Ce constat est partagé par Ousmane Camara, juriste à l’Association femme battue. Celui-ci déplore le fait que dans l’arsenal judiciaire du Mali, ni les violences domestiques, ni le viol conjugal ne sont incriminés en tant que tel.
«L’accès aux tribunaux pour les femmes qui en sont victimes est cependant possible par l’incrimination des coups et blessures et du viol (articles 207 et 226 du Code Pénal)», précise le juriste qui ajoute que concernant les mesures de protection de la femme, le Mali a adopté plusieurs textes et ratifié de nombreux accords internationaux.

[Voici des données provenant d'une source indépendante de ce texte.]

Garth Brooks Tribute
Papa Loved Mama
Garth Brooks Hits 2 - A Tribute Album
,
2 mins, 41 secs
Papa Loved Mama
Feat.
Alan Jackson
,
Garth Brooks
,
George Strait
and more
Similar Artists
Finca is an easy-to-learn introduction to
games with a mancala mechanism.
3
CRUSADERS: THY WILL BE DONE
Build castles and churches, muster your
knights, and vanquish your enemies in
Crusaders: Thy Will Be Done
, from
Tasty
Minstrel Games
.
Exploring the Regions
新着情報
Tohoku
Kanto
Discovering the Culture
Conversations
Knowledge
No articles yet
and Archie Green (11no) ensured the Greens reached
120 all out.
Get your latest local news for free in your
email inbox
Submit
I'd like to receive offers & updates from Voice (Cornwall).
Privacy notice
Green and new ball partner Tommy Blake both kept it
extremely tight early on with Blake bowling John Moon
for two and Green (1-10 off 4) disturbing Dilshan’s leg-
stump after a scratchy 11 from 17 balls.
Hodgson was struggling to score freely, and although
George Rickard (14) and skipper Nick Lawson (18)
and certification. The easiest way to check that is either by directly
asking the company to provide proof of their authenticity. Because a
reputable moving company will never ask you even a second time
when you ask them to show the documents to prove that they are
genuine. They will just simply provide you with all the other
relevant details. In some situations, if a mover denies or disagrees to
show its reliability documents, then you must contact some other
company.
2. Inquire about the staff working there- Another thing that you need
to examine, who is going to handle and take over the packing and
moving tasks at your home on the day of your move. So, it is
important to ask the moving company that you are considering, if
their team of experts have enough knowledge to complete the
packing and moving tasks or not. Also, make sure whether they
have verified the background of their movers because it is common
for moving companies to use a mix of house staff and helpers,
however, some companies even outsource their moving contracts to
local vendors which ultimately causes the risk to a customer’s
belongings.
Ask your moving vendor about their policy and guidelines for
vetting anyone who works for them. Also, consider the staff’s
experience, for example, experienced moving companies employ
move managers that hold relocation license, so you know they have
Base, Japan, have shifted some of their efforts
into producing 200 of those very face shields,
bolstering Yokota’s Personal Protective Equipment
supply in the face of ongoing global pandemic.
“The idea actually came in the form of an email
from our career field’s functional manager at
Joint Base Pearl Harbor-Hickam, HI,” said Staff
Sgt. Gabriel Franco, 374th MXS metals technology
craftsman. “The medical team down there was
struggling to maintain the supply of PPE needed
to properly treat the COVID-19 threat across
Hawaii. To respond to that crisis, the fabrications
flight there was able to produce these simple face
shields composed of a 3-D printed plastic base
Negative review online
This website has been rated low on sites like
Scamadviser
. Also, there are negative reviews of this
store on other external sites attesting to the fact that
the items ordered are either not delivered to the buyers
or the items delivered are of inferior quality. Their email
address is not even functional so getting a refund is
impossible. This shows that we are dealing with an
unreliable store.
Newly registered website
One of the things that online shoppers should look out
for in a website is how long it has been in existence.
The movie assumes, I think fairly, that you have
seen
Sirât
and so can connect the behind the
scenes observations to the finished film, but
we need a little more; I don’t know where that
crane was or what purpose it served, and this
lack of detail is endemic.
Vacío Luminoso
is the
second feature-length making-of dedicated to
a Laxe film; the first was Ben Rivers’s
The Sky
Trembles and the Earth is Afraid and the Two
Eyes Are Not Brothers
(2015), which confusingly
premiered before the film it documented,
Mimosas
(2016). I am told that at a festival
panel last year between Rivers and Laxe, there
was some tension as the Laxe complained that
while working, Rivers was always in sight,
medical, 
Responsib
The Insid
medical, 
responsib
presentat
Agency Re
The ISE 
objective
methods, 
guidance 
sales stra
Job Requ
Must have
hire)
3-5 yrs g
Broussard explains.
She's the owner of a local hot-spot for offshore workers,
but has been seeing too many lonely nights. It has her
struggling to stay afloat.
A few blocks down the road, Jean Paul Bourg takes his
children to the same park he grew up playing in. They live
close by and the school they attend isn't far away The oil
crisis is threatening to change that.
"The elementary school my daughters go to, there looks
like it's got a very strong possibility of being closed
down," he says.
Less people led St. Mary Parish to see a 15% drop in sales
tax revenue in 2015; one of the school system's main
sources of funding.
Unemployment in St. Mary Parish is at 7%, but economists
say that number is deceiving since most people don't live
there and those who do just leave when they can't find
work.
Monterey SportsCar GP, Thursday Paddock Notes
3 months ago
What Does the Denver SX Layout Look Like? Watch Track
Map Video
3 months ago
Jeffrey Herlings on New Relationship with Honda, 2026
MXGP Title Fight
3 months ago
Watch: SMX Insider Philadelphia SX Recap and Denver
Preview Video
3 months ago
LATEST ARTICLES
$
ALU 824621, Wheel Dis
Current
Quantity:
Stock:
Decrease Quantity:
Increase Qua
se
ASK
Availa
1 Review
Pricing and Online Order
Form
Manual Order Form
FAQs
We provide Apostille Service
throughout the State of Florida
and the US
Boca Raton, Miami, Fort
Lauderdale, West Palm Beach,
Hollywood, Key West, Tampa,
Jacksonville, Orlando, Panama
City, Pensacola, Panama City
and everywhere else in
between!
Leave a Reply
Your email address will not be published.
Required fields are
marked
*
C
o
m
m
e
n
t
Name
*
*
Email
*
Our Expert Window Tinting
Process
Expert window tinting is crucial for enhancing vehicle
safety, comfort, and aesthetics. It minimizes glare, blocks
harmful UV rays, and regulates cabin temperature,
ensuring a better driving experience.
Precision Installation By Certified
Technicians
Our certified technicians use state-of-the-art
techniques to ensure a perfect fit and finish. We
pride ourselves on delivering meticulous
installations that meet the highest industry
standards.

Il cite en premier lieu la Constitution du pays qui stipule que «tous les Maliens naissent et demeurent libres et égaux en droits et en devoirs». Aussi, le protocole de Maputo relatif à la Charte africaine des droits de l’Homme, recommande aux Etats de «combattre les violences faites aux femmes, en adoptant les mesures appropriées aux plans législatif, institutionnel et autres». Avancée notoire : la pression de l’opinion à travers notamment les réseaux sociaux oblige de plus en plus les autorités à plus de fermeté à l’égard des auteurs de violences conjugales.
Cette fermeté s’est traduite récemment par la condamnation à la perpétuité par la Cour d’assises de l’auteur du meurtre de Kamissa Sissoko, commis en 2016. Aussi, les jeunes gens qui ont violé une fille, filmé la scène et mis en ligne la vidéo, ont été activement recherchés par la police, arrêtés et écroués. La diligence de l’enquête policière est consécutive au tollé général à travers les réseaux sociaux.